====== RECORDED DATA

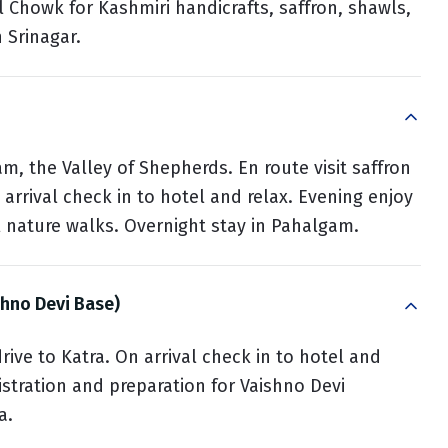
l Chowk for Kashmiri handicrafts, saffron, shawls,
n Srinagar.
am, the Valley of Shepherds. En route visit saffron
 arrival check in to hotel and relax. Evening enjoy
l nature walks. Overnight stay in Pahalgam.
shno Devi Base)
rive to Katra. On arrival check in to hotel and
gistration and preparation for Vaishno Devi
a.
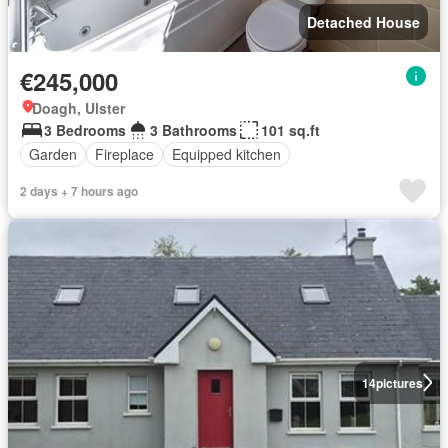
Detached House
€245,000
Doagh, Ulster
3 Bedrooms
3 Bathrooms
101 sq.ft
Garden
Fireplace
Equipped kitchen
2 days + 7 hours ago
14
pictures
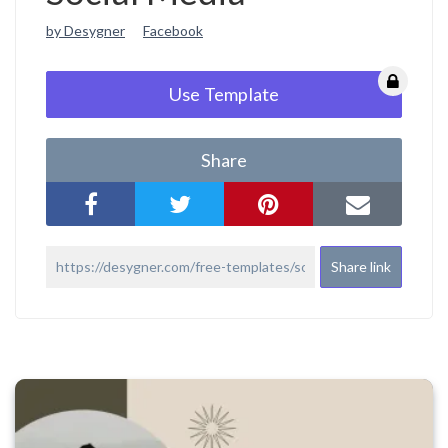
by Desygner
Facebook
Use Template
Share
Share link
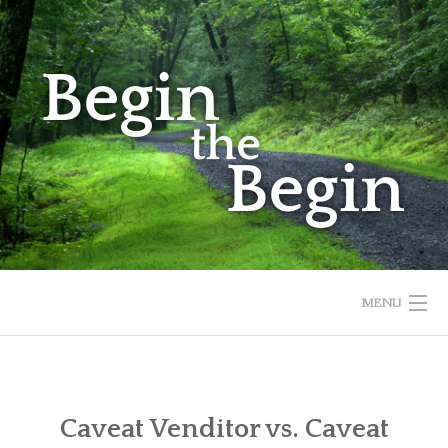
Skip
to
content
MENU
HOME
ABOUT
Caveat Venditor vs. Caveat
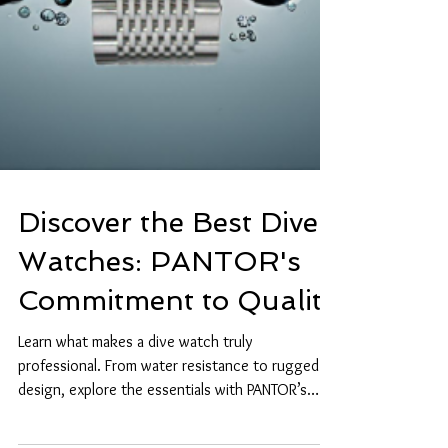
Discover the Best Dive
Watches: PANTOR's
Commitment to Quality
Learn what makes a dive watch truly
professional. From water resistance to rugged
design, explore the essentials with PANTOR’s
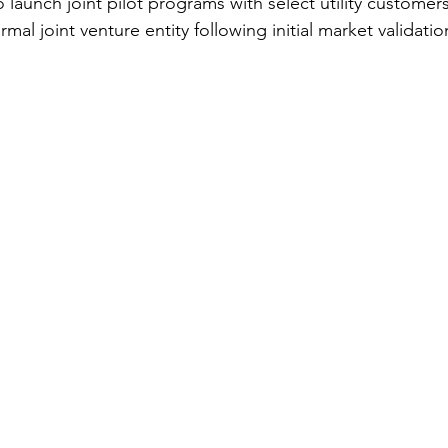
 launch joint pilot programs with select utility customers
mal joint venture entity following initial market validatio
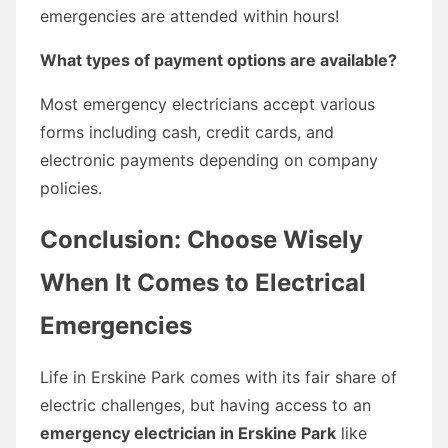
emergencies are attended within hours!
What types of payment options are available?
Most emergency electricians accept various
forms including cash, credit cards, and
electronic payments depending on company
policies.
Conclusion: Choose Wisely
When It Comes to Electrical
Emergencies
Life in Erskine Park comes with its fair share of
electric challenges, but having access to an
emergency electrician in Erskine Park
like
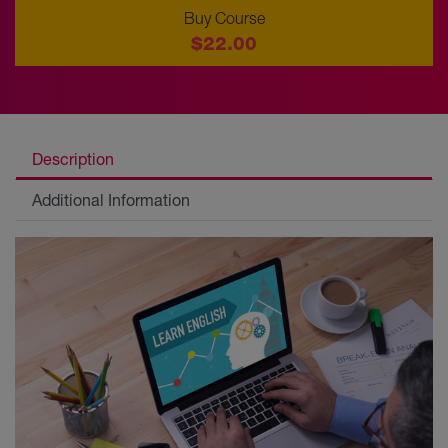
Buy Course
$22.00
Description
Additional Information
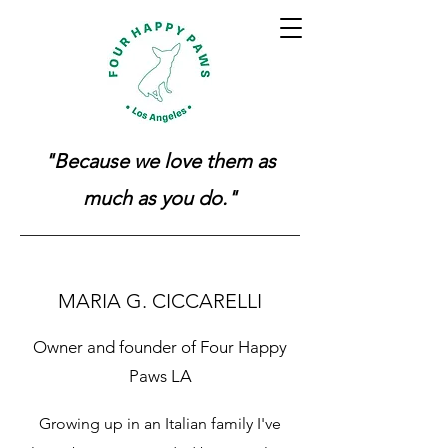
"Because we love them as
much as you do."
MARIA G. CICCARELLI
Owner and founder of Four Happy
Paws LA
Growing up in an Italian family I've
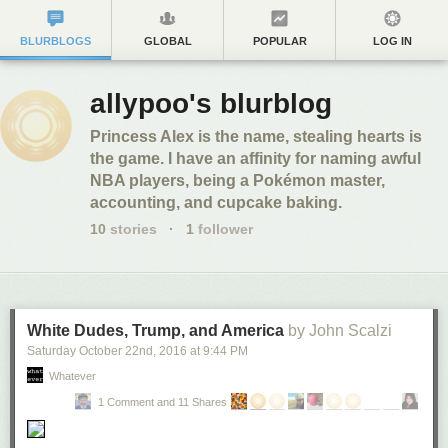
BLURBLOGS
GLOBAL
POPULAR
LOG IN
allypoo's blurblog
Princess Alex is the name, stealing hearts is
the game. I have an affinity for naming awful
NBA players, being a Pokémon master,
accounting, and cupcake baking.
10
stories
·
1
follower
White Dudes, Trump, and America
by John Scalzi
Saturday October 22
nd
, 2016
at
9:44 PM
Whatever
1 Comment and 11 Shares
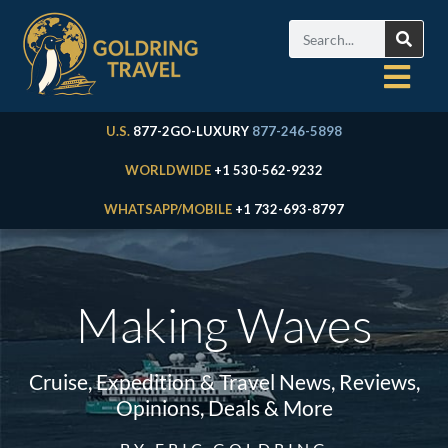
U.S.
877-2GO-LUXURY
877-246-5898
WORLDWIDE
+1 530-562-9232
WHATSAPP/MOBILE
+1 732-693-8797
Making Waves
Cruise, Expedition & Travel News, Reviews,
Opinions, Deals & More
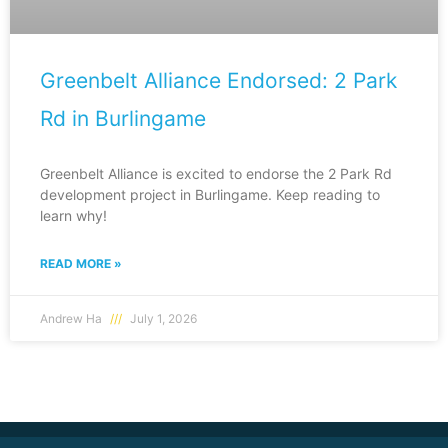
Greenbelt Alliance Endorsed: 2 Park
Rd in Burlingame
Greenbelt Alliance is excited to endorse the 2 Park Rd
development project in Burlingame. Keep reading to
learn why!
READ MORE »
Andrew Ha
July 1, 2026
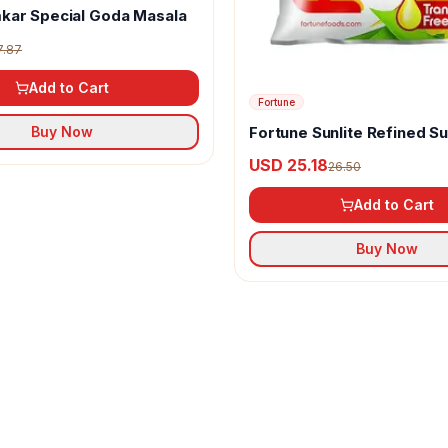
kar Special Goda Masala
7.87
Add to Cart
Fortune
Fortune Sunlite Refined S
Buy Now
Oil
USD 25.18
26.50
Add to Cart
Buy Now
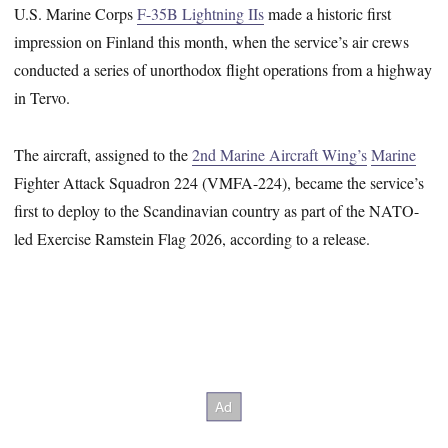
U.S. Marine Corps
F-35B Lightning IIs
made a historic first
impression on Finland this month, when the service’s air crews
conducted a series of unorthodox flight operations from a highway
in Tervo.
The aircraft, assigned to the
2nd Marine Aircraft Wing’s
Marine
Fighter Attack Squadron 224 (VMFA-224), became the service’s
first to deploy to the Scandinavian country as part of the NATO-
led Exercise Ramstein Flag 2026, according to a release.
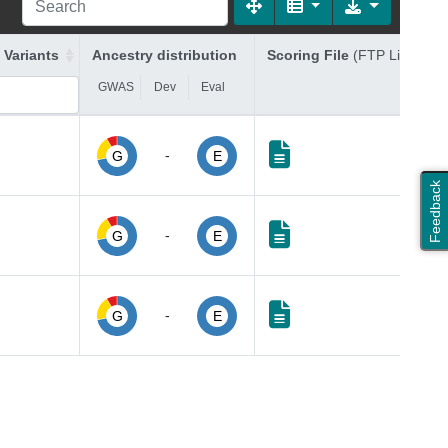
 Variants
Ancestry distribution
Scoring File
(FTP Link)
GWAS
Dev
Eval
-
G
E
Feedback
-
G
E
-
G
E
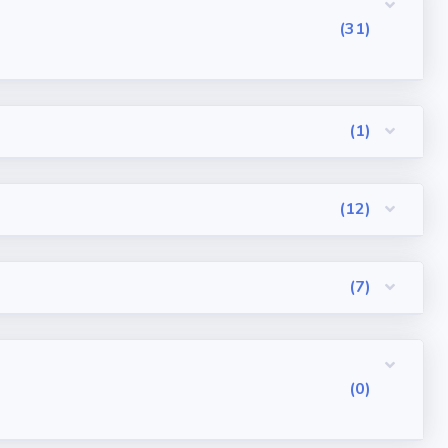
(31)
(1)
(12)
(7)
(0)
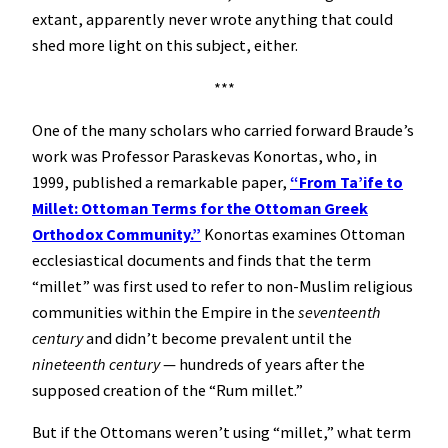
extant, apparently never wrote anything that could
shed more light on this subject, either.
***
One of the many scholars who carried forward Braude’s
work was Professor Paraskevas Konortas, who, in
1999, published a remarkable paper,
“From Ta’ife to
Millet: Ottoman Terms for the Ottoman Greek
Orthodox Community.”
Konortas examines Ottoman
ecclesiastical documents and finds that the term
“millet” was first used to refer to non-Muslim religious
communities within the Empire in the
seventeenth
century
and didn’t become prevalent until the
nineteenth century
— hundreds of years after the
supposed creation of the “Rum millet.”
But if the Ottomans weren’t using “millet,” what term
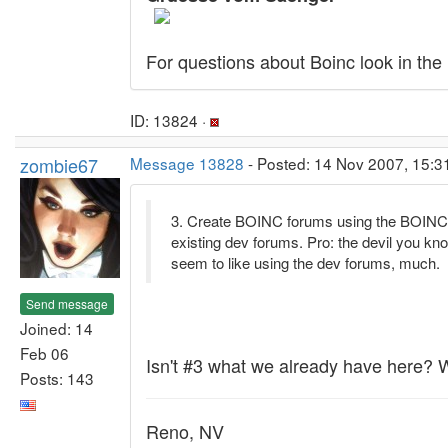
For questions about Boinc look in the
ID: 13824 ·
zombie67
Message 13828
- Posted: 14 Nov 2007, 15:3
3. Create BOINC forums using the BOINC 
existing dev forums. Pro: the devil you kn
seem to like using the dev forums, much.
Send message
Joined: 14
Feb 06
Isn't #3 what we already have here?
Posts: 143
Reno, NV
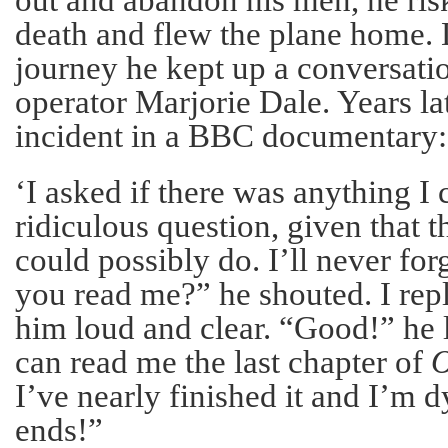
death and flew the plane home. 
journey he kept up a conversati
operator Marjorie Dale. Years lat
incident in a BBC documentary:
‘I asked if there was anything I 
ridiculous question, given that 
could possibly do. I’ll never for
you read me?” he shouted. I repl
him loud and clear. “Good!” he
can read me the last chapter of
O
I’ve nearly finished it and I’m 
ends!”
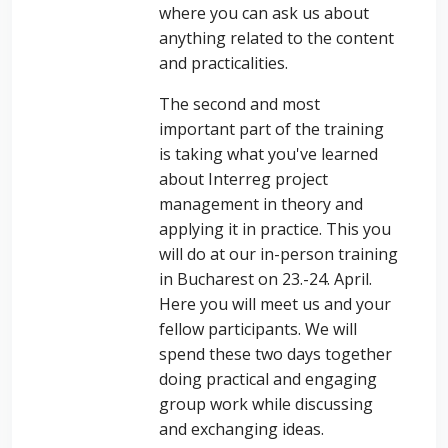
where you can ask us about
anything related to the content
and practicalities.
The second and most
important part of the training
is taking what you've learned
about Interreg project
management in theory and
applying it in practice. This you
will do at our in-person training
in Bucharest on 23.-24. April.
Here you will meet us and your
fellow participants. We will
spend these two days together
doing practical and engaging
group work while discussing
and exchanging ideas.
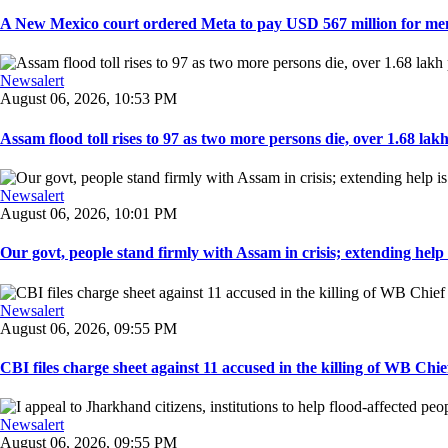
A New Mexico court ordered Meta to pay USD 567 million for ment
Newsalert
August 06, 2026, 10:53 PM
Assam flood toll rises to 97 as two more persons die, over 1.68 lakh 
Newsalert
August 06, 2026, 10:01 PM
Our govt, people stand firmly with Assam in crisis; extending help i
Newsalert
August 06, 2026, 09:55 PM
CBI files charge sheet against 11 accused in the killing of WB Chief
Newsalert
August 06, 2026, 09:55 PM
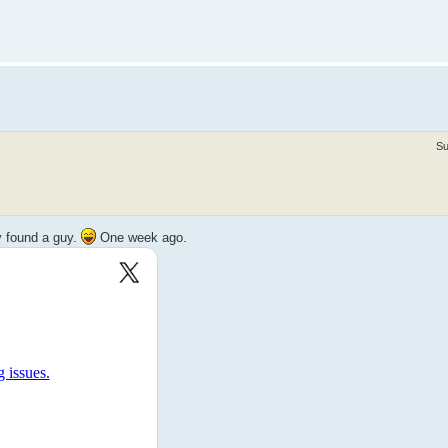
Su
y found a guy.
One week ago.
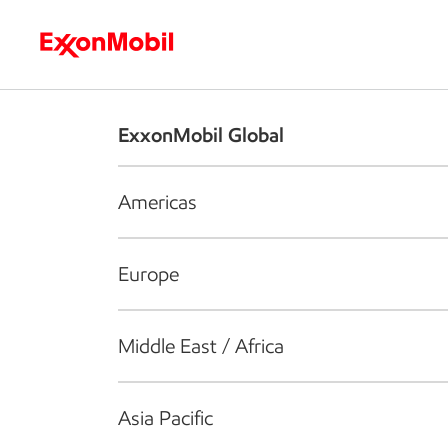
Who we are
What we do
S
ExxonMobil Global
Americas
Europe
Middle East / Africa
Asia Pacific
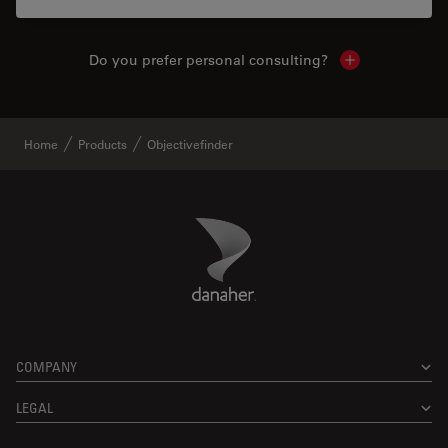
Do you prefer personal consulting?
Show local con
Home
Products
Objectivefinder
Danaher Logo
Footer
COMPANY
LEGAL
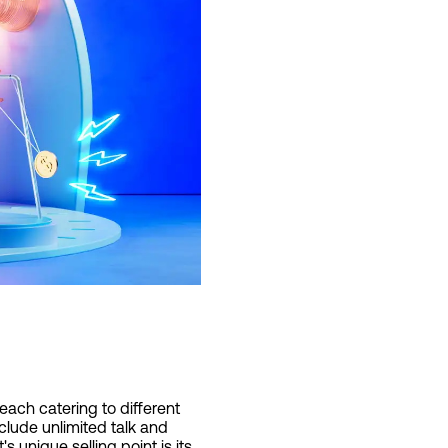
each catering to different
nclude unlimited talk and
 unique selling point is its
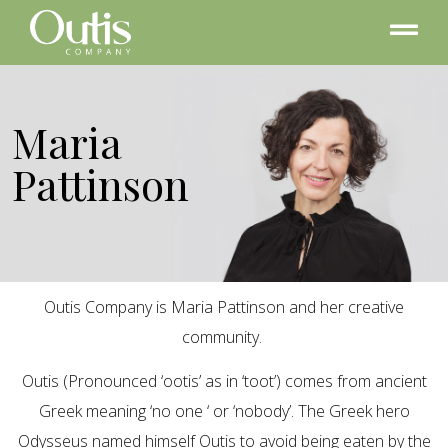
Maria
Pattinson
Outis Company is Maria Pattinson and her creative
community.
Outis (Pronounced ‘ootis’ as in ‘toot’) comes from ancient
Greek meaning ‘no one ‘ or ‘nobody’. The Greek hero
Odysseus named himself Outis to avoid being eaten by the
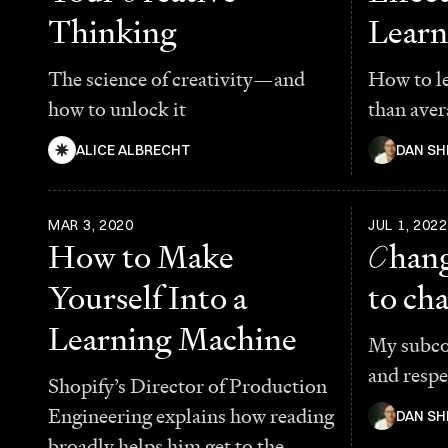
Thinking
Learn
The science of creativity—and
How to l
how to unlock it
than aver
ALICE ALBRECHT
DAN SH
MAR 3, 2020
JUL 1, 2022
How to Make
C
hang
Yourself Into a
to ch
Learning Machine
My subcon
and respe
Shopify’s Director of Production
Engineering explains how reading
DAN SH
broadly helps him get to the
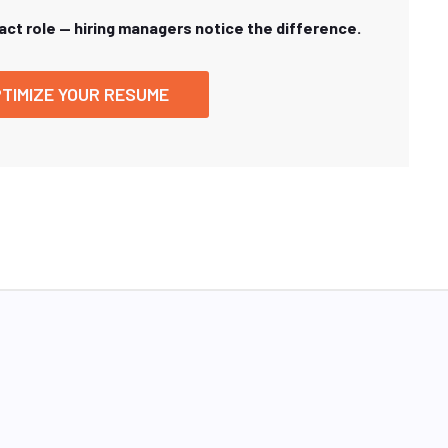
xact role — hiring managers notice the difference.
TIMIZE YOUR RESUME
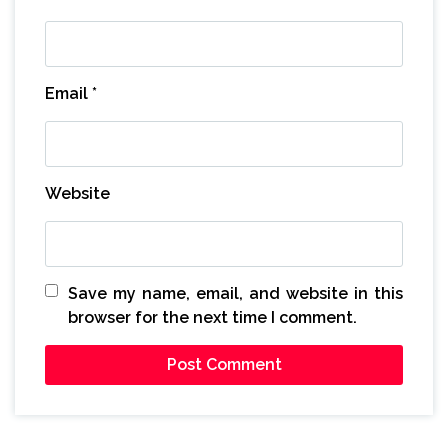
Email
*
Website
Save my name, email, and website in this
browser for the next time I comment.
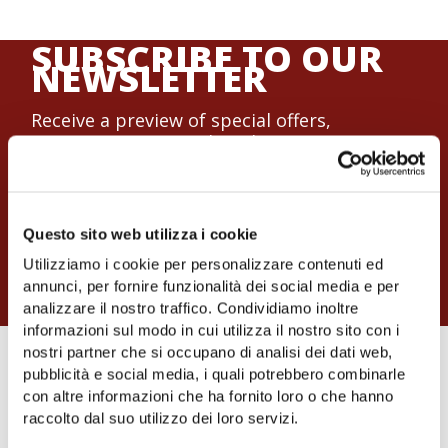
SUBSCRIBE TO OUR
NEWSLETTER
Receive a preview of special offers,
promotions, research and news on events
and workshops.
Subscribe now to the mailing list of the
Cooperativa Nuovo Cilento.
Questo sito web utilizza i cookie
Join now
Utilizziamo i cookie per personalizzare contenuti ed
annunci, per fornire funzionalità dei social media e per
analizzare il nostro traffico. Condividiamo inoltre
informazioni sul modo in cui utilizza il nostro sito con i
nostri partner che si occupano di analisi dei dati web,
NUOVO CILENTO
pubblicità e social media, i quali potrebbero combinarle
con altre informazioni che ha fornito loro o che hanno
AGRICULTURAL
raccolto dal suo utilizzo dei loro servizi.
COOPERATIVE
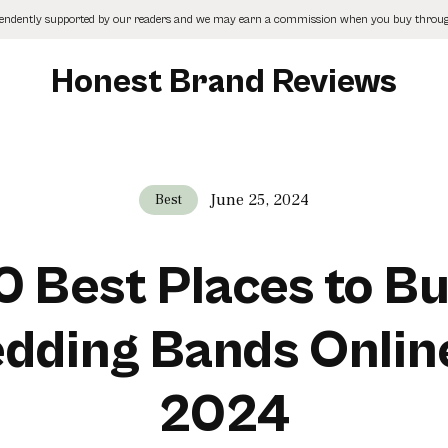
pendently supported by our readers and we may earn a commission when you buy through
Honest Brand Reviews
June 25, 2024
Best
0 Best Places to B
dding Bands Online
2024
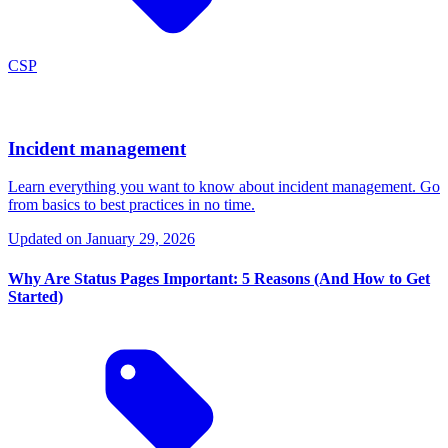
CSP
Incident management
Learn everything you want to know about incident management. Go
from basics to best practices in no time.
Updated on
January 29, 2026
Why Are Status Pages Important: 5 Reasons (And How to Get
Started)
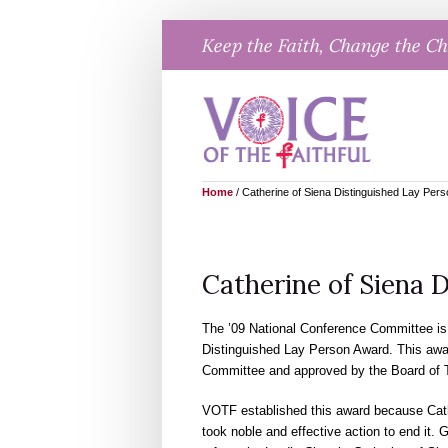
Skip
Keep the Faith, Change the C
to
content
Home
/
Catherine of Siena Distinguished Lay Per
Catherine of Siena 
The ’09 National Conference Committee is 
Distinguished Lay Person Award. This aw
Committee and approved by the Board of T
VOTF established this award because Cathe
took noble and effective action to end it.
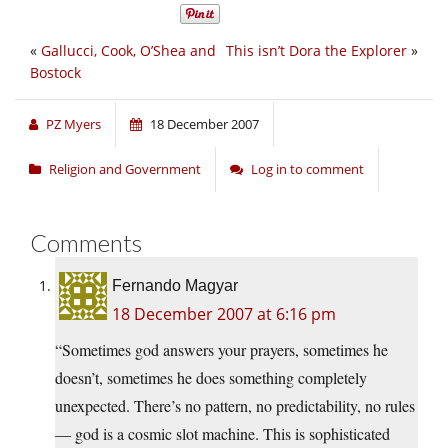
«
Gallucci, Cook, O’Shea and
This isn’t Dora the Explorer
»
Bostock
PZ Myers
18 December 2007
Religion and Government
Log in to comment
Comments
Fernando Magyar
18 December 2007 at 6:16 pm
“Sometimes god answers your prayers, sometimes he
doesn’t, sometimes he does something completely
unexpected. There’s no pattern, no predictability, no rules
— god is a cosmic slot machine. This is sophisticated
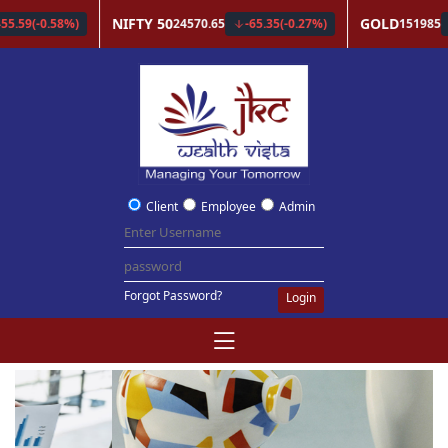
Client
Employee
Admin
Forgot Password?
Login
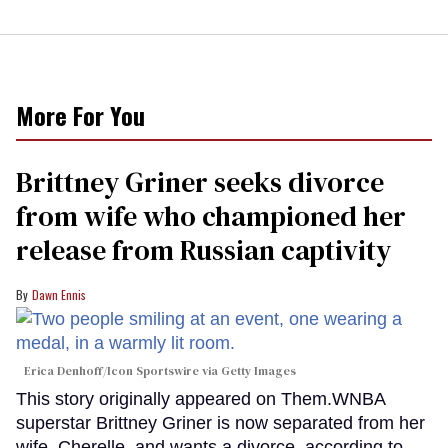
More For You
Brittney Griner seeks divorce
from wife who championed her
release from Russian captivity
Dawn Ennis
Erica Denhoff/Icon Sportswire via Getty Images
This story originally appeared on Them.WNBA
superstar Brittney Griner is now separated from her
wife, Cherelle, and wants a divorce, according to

============

**EXERCISE GOAL:**
What you write out is the stretch of entries from the line containing "1999, published a" to the line containing "Send message", word for word, with both end lines and no pictures.

**ANSWER AREA:**
1999, published a remarkable paper,
“From Ta’ife to
Millet: Ottoman Terms for the Ottoman Greek
Orthodox Community.”
Konortas examines Ottoman
ecclesiastical documents and finds that the term
“millet” was first used to refer to non-Muslim religious
communities within the Empire in the
seventeenth
century
and didn’t become prevalent until the
nineteenth century
— hundreds of years after the
supposed creation of the “Rum millet.”
But if the Ottomans weren’t using “millet,” what term
For questions about Boinc look in the
ID: 13824 ·
zombie67
Message 13828
- Posted: 14 Nov 2007, 15:3
3. Create BOINC forums using the BOINC 
existing dev forums. Pro: the devil you kn
seem to like using the dev forums, much.
Send message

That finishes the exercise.